I was not kept in suspense for too long however, before I cleared the
forest I began to find sphagnum -- and pure-green Sarracenia! The forest
opened up into a dry sphagnum bog studded with Larix and and understory
of ericaceous shrubs. The bog WAS wet, but contained no standing water,
and the Larix was alive and growing. This is in contrast to bogs I have
found further south in MI which typically consist of sphagnum hummocks
emerging from water, and usually with dead Larix. This bog was quite
easy to walk in.
The photo in Schnell's _Carnivorous Plants of the US and Canada_ seems
to have come from a different site. The "bog 9" has few of the grassy
monocots which surround the f. heterophylla plant in Schnell's photo.
Sarracenia were numerous but widely scattered in the bog and around the
forest margin, where plants occurred frequently in deep shade. I quickly
noticed that plants with red pigment were present alongside the all-green
forms. The occurrence of these color forms did not appear strongly
correlated with exposure. Pure-green forms could be found in full sun
while red-pigmented plants also occurred in the shade. I did not attempt
to lay a transect and do a count of color forms as a repeat of Case's
study, however the approximate 1:1 ratio of pure-green to pigmented forms
seemed to still hold for this bog. Admittedly, judging a plant to be
"pure-green" was not easy. Green pitchers which had aged or been damaged
often had brown necrotic zones which could be mistaken as red pigmentation.

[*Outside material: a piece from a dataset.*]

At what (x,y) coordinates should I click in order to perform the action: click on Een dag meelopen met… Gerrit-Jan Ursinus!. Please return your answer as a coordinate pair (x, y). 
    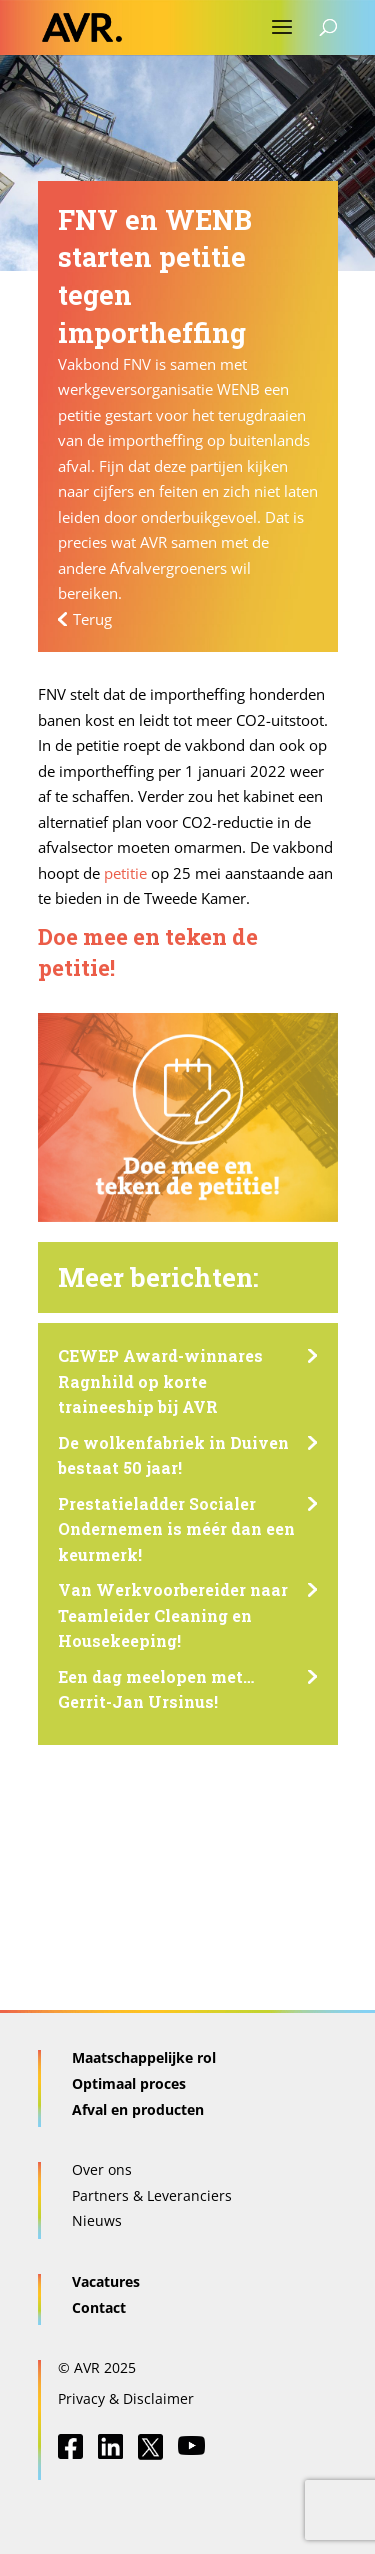
    Looking at the image, I should click on (156, 1689).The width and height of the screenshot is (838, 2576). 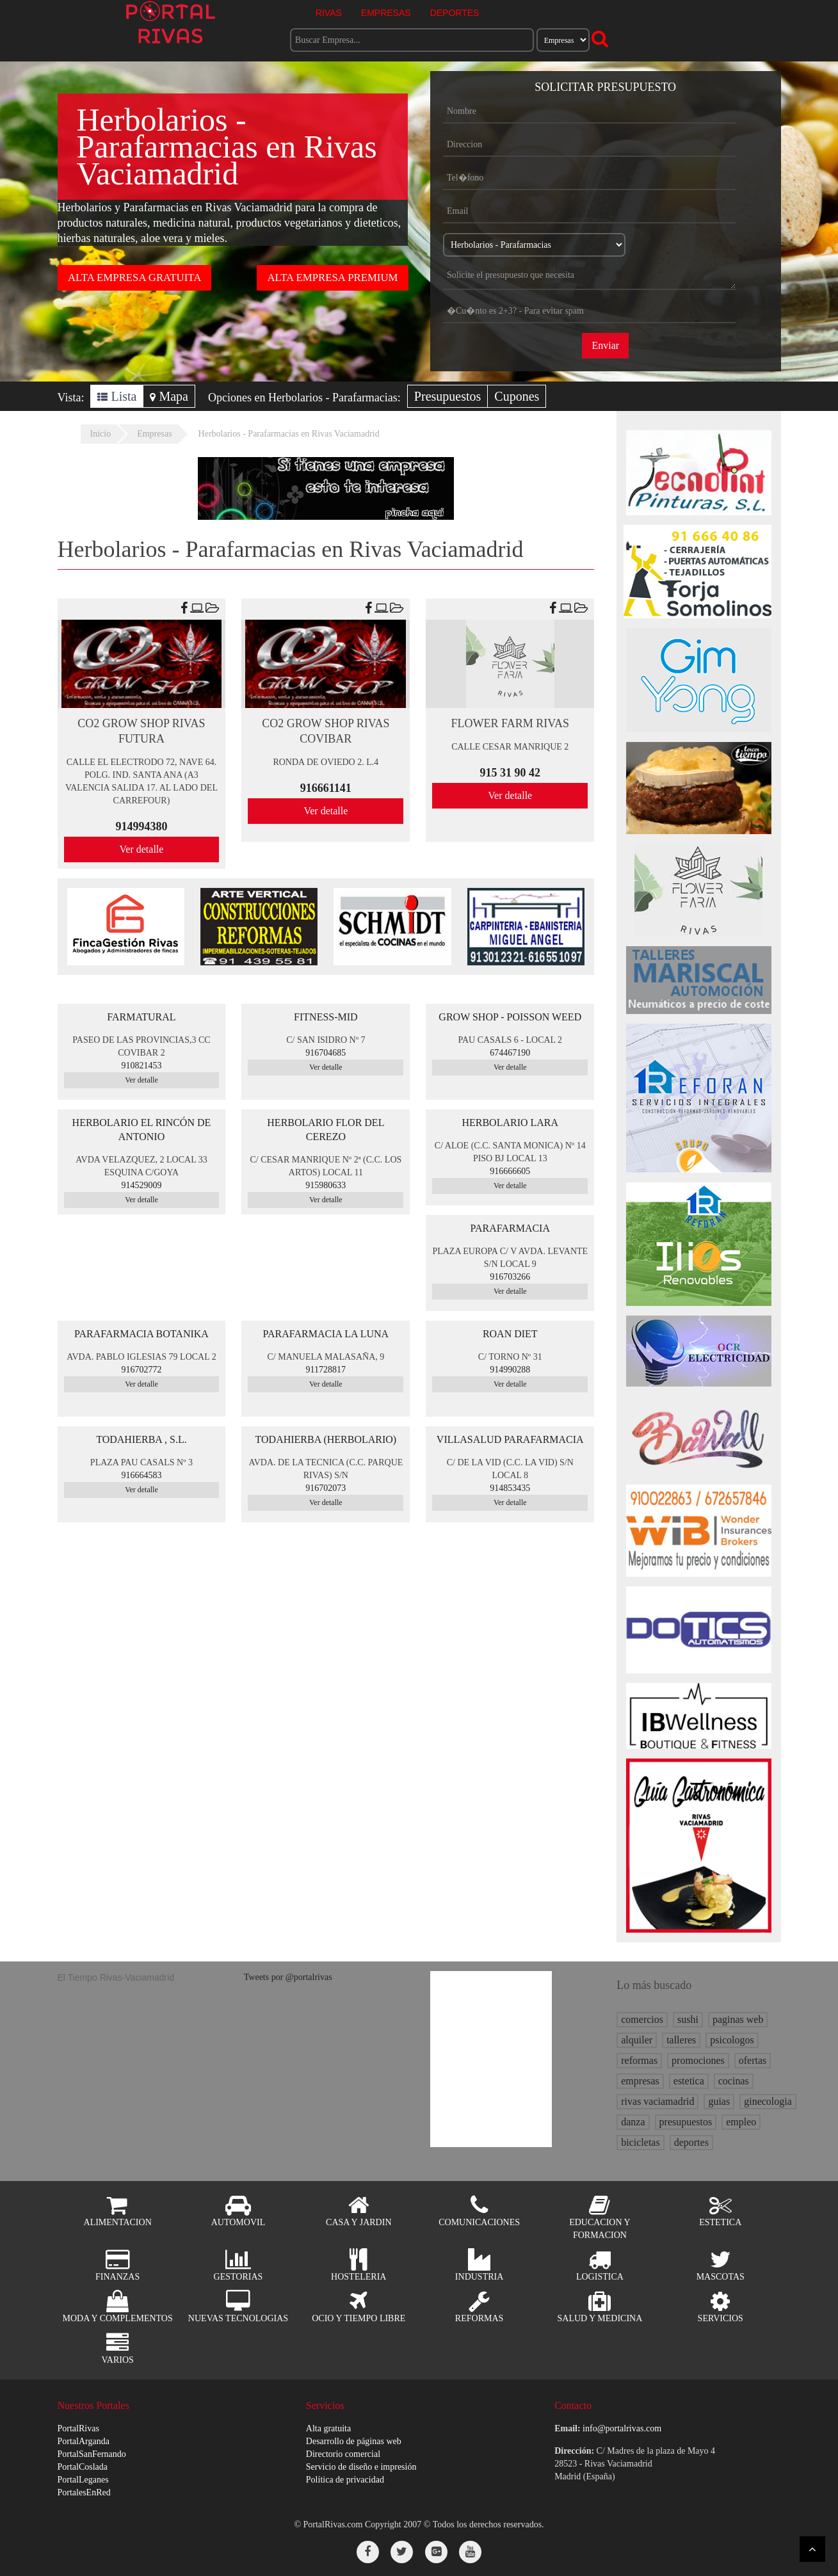 I want to click on promociones, so click(x=698, y=2060).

Those plant which did have anthocyanin pigments tended to show it as thin
red lines along the vascular traces of the leaves. Often these were faint,
and nowhere did I encounter plants which were deeply reddened. All appeared
less red than average for Sarracenia purpurea. Old pitchers which presumambly
lasted through the winter tended to be the reddest, and sometimes the new
growth on such plants was nearly pure green. Then there were plants with
pure green pitchers but with floral bracts that were "sunburned" red or even
variegated with red! I did not see any of the "orange-red" tinted plants
mentioned by Case, but I did see this phenomenon later in the trip while
observing normal forms of S. purpurea. The orange color seems to arise from a
faint suffusion of anthocyanins through the leaf, not confined to the
veins, but not concentrated enough to turn the entire leaf red.
The pure-green plants did not look yellow-green, nor were they deep verdant
green as in some photos of cultivated specimens. Instead they appeared to
me as pale light-green, so pale as to make the traps look rather delicate
and translucent. It may all be in the lighting.
I was almost too late for flowers. The big styles were draped with
little strips of tissue paper -- the remains of dried petals.
When I did find a flowering individual the petals tended to be red to
pinkish-red. After much searching I found one plant with an intact
flower with pale yellow-white petals. I dedicated a good portion of a
roll of film to this plant.
Also present in the bog was Drosera rotundifolia and specimens of
Andromeda glaucophylla as glaucous blue as the succulent Senecio ficoides!
This bog is well protected by the most vicious squadron of mosquitoes I
have yet encountered! Sarracenia purpurea f. heterophylla is listed as
Threatened under Michigan's Endangered Species Act of 1974, so I did not
collect a plant even to supplement MSC's single representative specimen.
No seed pods were evident, although seeds were plentiful on typical
S. purpurea elsewhere in upper Michigan.